[Collection entries]
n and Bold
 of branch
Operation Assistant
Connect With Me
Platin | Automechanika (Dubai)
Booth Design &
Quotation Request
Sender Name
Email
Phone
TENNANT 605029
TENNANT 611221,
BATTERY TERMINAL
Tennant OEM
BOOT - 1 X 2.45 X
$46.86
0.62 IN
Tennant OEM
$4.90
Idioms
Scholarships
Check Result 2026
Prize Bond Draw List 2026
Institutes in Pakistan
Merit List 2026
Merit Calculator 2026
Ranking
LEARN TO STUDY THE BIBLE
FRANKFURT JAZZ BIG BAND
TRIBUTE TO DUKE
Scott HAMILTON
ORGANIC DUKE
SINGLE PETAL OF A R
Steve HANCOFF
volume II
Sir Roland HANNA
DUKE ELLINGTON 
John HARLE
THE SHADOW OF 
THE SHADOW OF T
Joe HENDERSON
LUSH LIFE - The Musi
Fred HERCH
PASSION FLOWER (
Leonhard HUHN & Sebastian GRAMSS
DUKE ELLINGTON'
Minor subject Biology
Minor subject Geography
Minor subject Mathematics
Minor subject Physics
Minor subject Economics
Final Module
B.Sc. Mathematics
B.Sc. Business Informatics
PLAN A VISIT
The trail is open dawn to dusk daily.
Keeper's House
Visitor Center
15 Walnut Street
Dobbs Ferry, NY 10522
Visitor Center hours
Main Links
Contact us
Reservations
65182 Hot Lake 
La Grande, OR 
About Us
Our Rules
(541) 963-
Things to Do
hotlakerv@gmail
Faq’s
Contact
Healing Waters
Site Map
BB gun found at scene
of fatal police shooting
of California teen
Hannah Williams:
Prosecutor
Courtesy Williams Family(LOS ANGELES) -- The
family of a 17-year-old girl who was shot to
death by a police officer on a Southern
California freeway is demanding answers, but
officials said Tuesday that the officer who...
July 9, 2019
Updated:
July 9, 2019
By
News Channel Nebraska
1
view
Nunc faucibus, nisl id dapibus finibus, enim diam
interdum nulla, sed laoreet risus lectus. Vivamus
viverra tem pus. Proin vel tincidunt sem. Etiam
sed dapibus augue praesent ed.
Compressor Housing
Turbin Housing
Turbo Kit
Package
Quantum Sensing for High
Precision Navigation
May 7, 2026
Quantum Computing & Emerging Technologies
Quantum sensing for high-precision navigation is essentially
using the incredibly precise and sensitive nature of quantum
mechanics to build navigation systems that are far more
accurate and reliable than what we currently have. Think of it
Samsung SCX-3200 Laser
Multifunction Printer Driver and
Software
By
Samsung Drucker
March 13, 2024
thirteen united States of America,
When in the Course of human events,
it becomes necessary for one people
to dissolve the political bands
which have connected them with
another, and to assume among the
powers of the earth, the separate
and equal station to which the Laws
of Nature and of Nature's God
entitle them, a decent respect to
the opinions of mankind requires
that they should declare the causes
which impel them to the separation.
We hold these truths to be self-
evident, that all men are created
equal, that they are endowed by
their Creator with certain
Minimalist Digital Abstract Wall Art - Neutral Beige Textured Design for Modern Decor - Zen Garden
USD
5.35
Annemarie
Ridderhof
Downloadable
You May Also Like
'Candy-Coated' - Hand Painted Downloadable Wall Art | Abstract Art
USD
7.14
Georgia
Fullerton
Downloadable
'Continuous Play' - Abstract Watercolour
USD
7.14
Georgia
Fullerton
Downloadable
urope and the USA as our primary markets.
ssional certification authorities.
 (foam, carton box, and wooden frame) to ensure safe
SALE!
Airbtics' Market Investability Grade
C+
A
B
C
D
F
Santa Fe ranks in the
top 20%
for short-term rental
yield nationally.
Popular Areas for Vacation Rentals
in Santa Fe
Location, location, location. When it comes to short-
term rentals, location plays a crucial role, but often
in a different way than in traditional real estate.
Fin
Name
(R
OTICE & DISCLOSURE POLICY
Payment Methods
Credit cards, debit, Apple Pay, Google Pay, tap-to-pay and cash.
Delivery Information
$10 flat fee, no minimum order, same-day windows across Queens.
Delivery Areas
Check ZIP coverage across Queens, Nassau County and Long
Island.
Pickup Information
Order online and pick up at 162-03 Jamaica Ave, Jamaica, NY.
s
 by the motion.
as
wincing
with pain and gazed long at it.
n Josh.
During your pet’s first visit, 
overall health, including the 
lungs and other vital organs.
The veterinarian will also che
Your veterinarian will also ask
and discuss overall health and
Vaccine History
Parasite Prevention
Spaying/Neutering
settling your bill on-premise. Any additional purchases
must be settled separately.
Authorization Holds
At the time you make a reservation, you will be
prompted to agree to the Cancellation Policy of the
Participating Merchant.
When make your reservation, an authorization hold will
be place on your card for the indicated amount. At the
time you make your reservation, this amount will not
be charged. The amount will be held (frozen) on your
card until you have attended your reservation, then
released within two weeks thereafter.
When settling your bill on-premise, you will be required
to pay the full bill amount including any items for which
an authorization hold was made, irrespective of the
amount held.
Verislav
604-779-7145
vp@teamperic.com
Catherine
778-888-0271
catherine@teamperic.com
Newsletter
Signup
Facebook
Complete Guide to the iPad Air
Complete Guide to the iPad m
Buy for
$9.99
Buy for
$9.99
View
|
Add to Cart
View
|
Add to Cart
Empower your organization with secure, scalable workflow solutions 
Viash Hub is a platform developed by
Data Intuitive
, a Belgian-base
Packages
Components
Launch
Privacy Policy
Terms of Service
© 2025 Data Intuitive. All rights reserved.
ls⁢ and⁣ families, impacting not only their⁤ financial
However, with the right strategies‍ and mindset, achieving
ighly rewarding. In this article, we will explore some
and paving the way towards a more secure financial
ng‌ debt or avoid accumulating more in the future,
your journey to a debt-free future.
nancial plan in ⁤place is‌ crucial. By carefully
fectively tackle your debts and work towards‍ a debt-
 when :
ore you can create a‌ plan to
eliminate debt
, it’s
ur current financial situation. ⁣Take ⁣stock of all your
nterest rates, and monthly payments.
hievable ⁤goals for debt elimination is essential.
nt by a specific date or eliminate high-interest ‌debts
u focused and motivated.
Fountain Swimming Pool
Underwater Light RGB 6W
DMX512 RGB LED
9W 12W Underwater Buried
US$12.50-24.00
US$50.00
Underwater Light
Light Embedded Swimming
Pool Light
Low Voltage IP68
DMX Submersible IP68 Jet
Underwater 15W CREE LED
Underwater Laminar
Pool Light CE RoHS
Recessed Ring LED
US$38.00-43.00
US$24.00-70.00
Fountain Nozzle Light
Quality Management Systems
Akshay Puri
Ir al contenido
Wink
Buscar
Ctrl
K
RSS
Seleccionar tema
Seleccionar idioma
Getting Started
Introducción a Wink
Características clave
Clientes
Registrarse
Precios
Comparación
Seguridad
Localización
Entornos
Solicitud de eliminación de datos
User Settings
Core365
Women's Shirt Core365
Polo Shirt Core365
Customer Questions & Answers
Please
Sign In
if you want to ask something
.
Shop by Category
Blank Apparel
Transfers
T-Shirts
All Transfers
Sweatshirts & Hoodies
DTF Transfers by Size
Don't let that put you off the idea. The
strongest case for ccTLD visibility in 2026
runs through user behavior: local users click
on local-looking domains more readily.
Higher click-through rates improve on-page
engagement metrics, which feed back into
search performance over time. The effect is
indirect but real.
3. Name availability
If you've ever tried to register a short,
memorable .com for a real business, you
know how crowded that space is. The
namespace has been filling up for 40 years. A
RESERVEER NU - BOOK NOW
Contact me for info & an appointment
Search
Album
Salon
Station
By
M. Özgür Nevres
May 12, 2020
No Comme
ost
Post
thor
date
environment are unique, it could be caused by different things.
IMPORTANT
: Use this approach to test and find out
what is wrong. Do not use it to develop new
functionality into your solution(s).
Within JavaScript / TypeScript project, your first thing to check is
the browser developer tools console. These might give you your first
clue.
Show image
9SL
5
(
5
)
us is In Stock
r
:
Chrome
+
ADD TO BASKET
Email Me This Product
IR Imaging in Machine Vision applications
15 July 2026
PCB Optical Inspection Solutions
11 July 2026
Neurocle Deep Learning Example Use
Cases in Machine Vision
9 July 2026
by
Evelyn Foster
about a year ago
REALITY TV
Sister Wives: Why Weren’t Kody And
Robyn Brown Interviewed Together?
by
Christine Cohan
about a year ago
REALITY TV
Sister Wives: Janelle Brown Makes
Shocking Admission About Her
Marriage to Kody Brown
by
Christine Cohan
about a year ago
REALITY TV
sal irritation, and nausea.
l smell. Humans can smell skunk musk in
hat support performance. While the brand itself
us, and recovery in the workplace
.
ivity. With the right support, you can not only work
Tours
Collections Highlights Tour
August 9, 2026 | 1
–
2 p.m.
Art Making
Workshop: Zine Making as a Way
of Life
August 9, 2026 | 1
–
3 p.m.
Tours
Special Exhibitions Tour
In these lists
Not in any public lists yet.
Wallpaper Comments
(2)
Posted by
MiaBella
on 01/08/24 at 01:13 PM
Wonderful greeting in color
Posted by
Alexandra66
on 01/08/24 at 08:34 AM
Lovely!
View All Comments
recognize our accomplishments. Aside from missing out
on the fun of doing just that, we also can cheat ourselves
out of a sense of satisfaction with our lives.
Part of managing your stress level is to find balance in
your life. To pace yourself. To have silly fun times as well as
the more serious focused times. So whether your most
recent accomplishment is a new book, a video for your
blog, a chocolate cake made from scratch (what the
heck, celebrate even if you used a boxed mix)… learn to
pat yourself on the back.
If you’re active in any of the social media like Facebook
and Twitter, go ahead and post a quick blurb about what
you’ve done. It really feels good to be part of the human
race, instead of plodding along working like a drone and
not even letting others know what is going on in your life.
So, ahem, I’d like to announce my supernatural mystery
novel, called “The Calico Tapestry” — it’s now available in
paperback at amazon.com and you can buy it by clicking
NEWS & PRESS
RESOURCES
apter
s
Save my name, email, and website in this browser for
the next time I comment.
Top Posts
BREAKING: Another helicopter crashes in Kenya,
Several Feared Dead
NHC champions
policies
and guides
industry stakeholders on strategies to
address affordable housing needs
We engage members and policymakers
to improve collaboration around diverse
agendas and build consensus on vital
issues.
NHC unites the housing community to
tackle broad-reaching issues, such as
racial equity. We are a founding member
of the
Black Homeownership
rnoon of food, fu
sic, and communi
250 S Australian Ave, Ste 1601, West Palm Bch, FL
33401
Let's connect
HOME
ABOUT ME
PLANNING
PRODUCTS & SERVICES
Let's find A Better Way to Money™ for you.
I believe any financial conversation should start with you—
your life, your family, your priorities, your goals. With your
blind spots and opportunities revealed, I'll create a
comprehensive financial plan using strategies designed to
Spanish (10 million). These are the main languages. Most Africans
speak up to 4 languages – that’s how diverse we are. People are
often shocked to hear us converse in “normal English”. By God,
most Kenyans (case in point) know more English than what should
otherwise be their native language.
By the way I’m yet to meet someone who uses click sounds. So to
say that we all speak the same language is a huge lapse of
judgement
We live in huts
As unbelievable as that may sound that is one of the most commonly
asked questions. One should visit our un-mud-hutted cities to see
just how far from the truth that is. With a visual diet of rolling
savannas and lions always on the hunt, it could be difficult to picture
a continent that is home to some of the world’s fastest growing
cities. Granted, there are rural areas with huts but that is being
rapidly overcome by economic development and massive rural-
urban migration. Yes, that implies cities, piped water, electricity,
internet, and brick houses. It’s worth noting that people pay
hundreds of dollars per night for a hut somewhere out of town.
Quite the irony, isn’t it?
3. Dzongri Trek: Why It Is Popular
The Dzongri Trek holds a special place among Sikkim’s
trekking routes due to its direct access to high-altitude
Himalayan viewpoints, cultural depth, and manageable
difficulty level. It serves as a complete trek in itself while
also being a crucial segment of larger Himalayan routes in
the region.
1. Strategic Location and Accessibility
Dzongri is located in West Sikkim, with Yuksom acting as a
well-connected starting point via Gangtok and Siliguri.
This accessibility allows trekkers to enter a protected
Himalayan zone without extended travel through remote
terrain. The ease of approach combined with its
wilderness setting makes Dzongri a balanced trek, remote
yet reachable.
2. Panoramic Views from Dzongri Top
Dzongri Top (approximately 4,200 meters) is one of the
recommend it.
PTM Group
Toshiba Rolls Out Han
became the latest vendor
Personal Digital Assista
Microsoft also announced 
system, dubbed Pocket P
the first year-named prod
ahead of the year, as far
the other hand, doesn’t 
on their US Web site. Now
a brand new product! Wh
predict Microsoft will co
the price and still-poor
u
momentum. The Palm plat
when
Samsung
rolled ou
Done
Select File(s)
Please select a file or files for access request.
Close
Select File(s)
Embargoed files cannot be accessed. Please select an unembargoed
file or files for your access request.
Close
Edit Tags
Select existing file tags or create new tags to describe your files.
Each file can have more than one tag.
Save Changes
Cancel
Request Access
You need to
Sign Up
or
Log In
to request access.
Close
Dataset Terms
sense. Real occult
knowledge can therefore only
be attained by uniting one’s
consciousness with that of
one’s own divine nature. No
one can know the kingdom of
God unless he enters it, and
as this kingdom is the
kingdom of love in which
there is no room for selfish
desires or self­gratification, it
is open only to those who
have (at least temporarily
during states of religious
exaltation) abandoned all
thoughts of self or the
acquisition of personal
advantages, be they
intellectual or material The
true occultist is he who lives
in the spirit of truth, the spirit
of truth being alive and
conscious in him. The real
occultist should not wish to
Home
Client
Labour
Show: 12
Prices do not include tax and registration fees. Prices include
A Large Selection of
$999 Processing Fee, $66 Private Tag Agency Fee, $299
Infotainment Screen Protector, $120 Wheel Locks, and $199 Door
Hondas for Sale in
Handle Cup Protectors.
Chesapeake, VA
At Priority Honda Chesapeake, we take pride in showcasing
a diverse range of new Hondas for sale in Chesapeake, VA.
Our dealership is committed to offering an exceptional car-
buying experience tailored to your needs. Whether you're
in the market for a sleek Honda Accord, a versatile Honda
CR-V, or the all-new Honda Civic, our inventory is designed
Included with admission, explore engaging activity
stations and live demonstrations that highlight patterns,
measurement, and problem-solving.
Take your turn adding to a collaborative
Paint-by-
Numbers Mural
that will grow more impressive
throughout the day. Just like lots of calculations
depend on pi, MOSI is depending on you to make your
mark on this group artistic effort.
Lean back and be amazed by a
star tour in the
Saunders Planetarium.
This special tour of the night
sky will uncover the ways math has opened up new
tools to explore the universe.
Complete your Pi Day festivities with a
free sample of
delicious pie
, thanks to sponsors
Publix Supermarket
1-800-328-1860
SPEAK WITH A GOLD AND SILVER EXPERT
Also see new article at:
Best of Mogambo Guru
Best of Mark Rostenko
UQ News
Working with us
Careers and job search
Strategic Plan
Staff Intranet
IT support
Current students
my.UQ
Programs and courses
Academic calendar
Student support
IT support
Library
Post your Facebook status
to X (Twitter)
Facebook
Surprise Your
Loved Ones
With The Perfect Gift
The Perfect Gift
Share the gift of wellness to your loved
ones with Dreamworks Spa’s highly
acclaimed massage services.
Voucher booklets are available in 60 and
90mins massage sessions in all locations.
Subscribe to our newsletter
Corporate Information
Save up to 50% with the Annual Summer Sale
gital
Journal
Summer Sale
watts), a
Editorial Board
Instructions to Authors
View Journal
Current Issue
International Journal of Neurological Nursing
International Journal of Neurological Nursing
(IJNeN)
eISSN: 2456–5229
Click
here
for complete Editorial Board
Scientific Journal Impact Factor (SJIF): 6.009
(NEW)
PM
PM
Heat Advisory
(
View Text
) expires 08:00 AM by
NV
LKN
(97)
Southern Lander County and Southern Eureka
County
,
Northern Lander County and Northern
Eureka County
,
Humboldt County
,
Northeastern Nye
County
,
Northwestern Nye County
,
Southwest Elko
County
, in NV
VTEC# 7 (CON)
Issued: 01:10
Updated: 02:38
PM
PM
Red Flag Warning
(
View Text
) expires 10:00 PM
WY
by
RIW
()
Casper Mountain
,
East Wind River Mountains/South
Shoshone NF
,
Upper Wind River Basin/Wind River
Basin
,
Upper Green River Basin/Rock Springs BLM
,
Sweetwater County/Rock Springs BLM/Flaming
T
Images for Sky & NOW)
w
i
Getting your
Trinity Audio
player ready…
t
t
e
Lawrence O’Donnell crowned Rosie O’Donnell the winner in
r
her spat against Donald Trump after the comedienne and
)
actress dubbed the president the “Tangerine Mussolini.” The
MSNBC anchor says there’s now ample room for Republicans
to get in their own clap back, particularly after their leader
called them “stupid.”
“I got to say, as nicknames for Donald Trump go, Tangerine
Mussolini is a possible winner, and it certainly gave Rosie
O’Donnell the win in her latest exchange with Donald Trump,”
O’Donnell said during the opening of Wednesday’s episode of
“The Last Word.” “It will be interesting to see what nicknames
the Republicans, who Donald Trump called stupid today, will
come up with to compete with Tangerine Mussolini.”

Task to complete
Your task is to reproduce the entries exactly, starting at the first line and ending with the line containing "death by a police officer on a Southern".

Output of the exercise
n and Bold
 of branch
Operation Assistant
Connect With Me
Platin | Automechanika (Dubai)
Booth Design &
Quotation Request
Sender Name
Email
Phone
TENNANT 605029
TENNANT 611221,
BATTERY TERMINAL
Tennant OEM
BOOT - 1 X 2.45 X
$46.86
0.62 IN
Tennant OEM
$4.90
Idioms
Scholarships
Check Result 2026
Prize Bond Draw List 2026
Institutes in Pakistan
Merit List 2026
Merit Calculator 2026
Ranking
LEARN TO STUDY THE BIBLE
FRANKFURT JAZZ BIG BAND
TRIBUTE TO DUKE
Scott HAMILTON
ORGANIC DUKE
SINGLE PETAL OF A R
Steve HANCOFF
volume II
Sir Roland HANNA
DUKE ELLINGTON 
John HARLE
THE SHADOW OF 
THE SHADOW OF T
Joe HENDERSON
LUSH LIFE - The Musi
Fred HERCH
PASSION FLOWER (
Leonhard HUHN & Sebastian GRAMSS
DUKE ELLINGTON'
Minor subject Biology
Minor subject Geography
Minor subject Mathematics
Minor subject Physics
Minor subject Economics
Final Module
B.Sc. Mathematics
B.Sc. Business Informatics
PLAN A VISIT
The trail is open dawn to dusk daily.
Keeper's House
Visitor Center
15 Walnut Street
Dobbs Ferry, NY 10522
Visitor Center hours
Main Links
Contact us
Reservations
65182 Hot Lake 
La Grande, OR 
About Us
Our Rules
(541) 963-
Things to Do
hotlakerv@gmail
Faq’s
Contact
Healing Waters
Site Map
BB gun found at scene
of fatal police shooting
of California teen
Hannah Williams:
Prosecutor
Courtesy Williams Family(LOS ANGELES) -- The
family of a 17-year-old girl who was shot to
death by a police officer on a Southern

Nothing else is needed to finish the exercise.